イノシン酸はうま味成分としても知られ、ATPの分解が進行するとともに増えてきます。この状態を【熟成】と言い、最近では意図的にこの状態にすることで美味しくする調理法も確立され始めています。
しかし、分解によって増えていくイノシン酸は永遠に増えていくわけではなく、限界まで分解されてしまうと、そこからは消化器の中にいた細菌や、外部から付着した細菌の持つ酵素によってさらに分解が進んでいきます。するとイノシン酸はどんどん減っていき、旨味もなくなり、私たち人間にはうまく消化することができなくなってしまうのです。これが腐敗、いわゆる【腐る】という状態なのです。
冷蔵庫では熟成が進む
細菌や細菌の持つ酵素は適度な温度や水分のある環境で活発に活動しますが、低温の冷蔵庫に入れることでこの活動は鈍くなります。この時、分解は完全に停止するわけでなく、限りなくゆっくりと進行しているので、一般的にはこのゆっくりとした分解を利用して熟成を行います。ですが、ゆっくりとした分解だからといって、あまり長時間放置してしまうと前述のように熟成は腐敗に変わってしまいますので、保存期間には注意が必要です。
冷蔵庫は乾燥もしやすい
また、冷蔵庫に入れることでもう一つ注意するべきは【乾燥】です。物体は温度が下がると飽和水蒸気量がドンドン低下していきます。つまり、冷蔵庫に入れ温度が下がるとともに、飽和水蒸気量も低下していき、魚の身から水分が抜けていってしまいます。

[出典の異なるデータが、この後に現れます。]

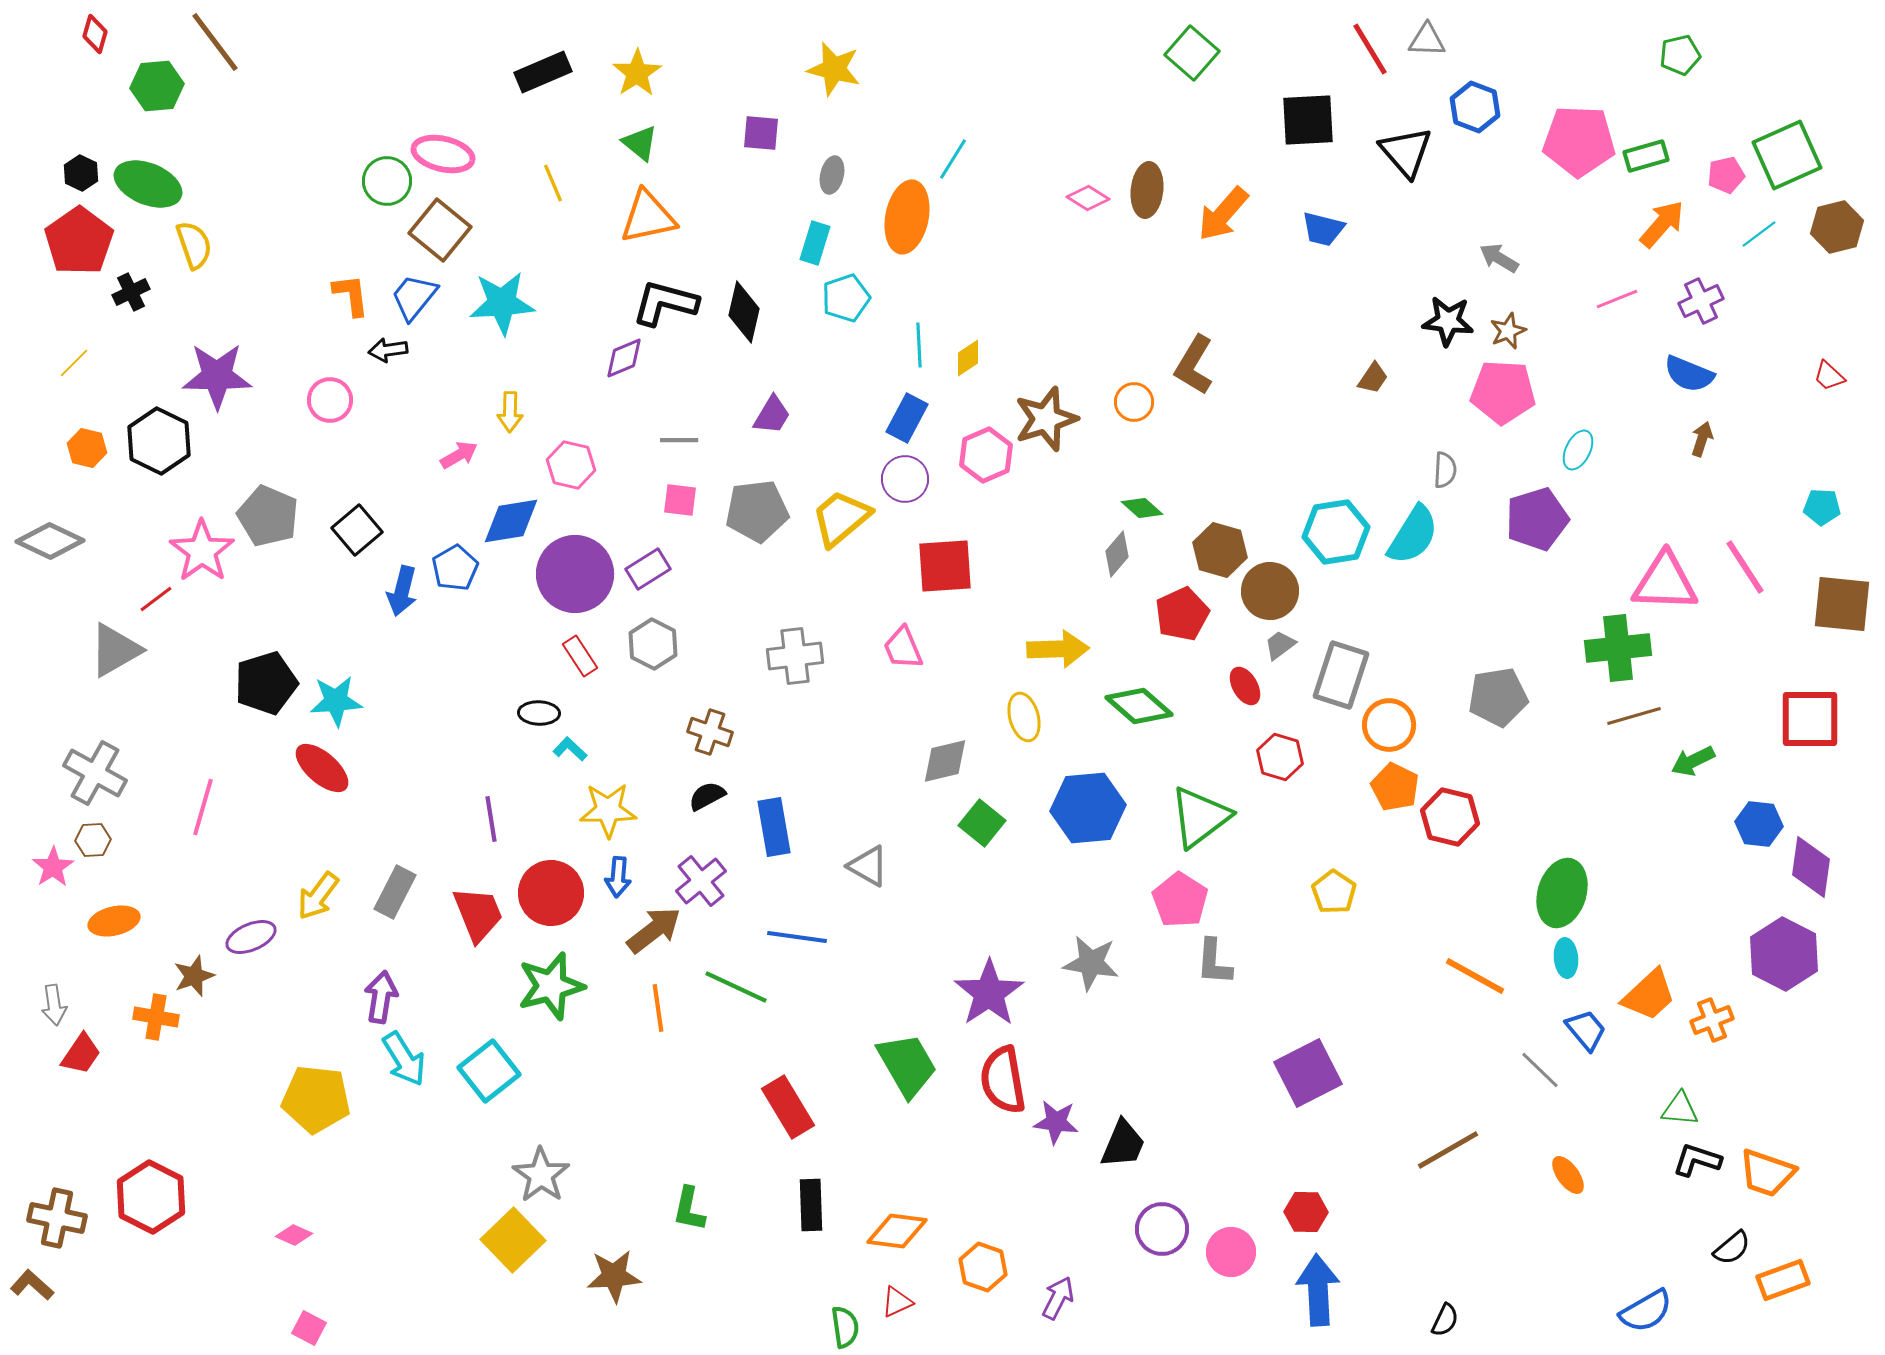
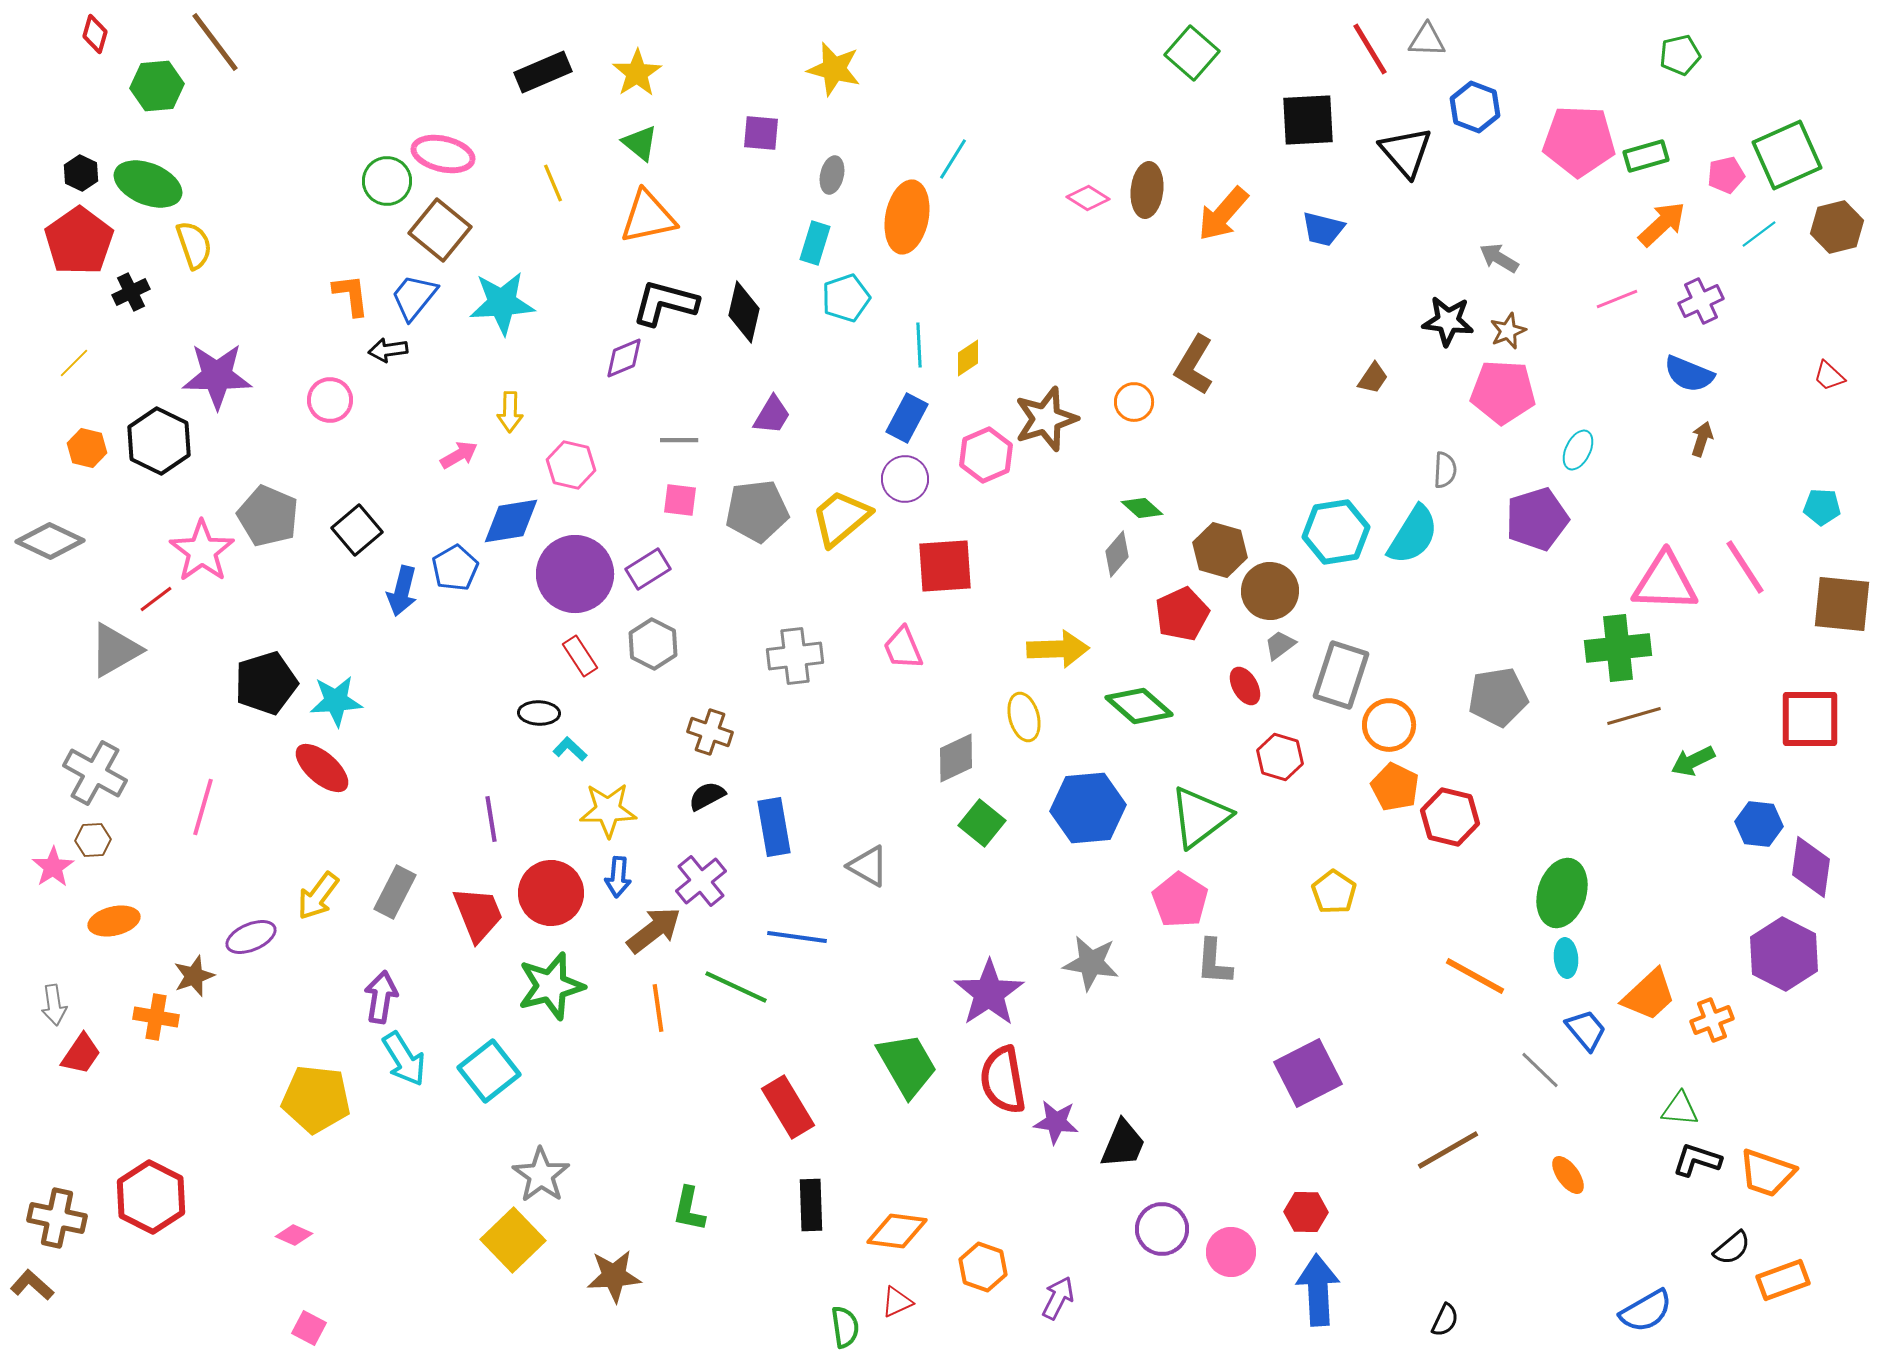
orange arrow at (1662, 224): rotated 6 degrees clockwise
gray diamond at (945, 761): moved 11 px right, 3 px up; rotated 12 degrees counterclockwise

さらに、冷蔵庫内は水蒸気を外部に排出する機能が付いているため、適当に管理していると身から抜けた水分はどんどん冷蔵庫外に放出され、気づいたころには身はパサパサになってしまうのです。冷蔵庫で干物が作れるのは、この原理を利用しているからです。保存時にはこの乾燥にも気をつける必要があります。